Federal judge to hear Meadows’ request to move case

Case is first of several seeking to leave Fulton County
Booking shot of Mark Meadows at the Fulton County Jail on Aug. 24, 2023. (Fulton County Sheriff's Office)

Credit: Fulton County Sheriff's Office

Credit: Fulton County Sheriff's Office

Booking shot of Mark Meadows at the Fulton County Jail on Aug. 24, 2023. (Fulton County Sheriff's Office)

Former White House chief of staff Mark Meadows today will present his case to move a sweeping election interference case out of Fulton County Superior Court to U.S. District Court in Atlanta.

The hearing could be one of the more important — and consequential — in the anti-racketeering case against former President Donald Trump and 18 of his allies. Legal experts say if Meadows succeeds in getting his case moved to federal court, all of his co-defendants may join him there.

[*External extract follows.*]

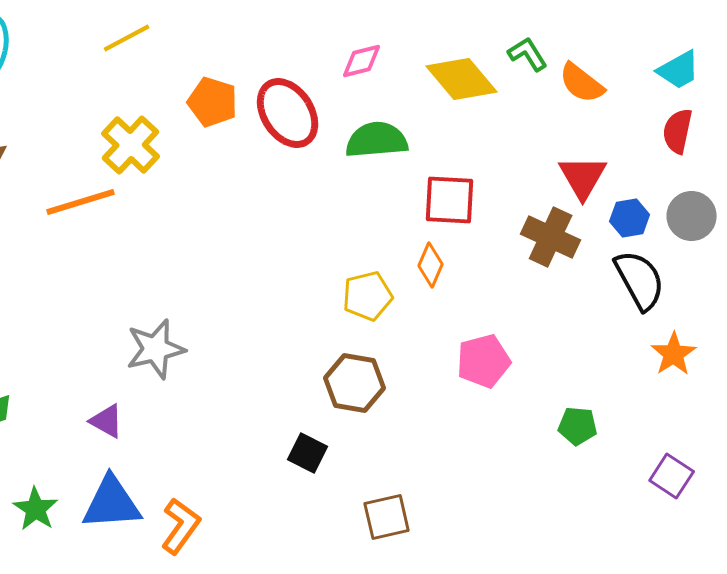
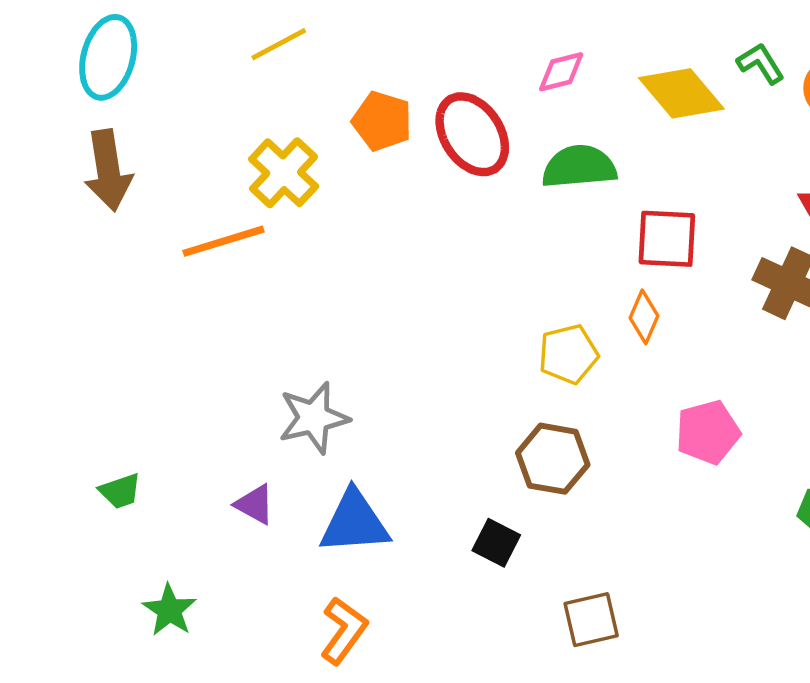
blue triangle: (112, 503) -> (354, 522), moved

Meadows is one of five defendants who are trying to transfer their case from Fulton County. U.S. District Court Judge Steve Jones, an appointee of President Barack Obama who has been assigned the removal cases, will oversee the hearing.

Aside from Meadows, former assistant U.S. Attorney General Jeffrey Clark and “alternate” GOP electors David Shafer, Cathy Latham and state Sen. Shawn Still have also moved to have their cases transferred. Trump is expected to do so as well.

The primary advantage to doing that is to get a broader — and more politically conservative — jury pool from the 10 counties that make up the U.S. District Court’s Atlanta division. In Fulton County, President Joe Biden won more than 72 percent of the vote in 2020.

To win a removal motion, defendants have to clear three hurdles: show that they were a federal official at the time of the alleged offense, show their alleged criminal behavior was carried out as part of their official duties and show they can raise “a colorable federal defense.” Legal experts say that is a fairly low threshold to clear if valid arguments can be made.

In Meadows’s court filing, his lawyers said the alleged criminal conduct “all occurred during his tenure and as part of his service as chief of staff.”

“Nothing Mr. Meadows is alleged in the indictment to have done is criminal per se: arranging Oval Office meetings, contacting state officials on the president’s behalf, visiting a state government building and setting up a phone call for the president,” the motion said. “One would expect a chief of staff to the president of the United States to do these sorts of things.”

The motion was referring, in part, to Meadows arranging the infamous Jan. 2, 2021, phone call between Trump and Secretary of State Brad Raffensperger as well as his December 2020 visit to the Cobb County Civic Center as a signature match audit was underway.

In response, the DA’s office opposed the removal request, saying Meadows violated the Hatch Act, which bars federal employees from engaging in political activity as part of their official roles.

“An evaluation of the actions named in the indictment makes clear that all of them were intended to ‘interfere with or affect’ the presidential election in Georgia,” the office said. “The activities are precisely the type which other courts have already determined to be ‘unofficial’ and therefore beyond the color of the defendant’s office, and he can point to no presidential authority that would bring the activities within the scope of his official duties.”

In recent days, prosecutors have filed notices that they have subpoenaed Raffensperger, former Secretary of State investigator Frances Watson and former Trump attorneys Kurt Hilbert and Alex Kaufman to testify at Monday’s hearing.

On Friday, not to be outdone, Meadows’s attorneys filed their reply to the DA’s motion and said “the federal government has a substantial interest in the proper administration of federal elections, even though the states also play an important role.”

The motion called the state’s Hatch Act claim “a red herring” and asserted any dispute about that is a matter for a federal judge to decide after the case is removed to U.S. District Court.

The dispute has attracted the interest of a number of prominent legal scholars, who filed their own motion opposing Meadows’s bid. They include former U.S. Solicitor General Charles Fried, former federal appeals court judge Michael Luttig, former acting U.S. Attorney General Stuart Gerson and former Massachusetts Gov. William Weld.

The alleged conduct charged in the indictment “bore no connection to any duty of Mr. Meadows’s, Mr. Clark’s or Mr. Trump’s office,” their filing said. “The Constitution entrusts the administration of federal elections to the states. It deliberately insulates such administration from the president and his staff. Consistent with that constitutional design, the federal officer removal statute does not permit removal here.”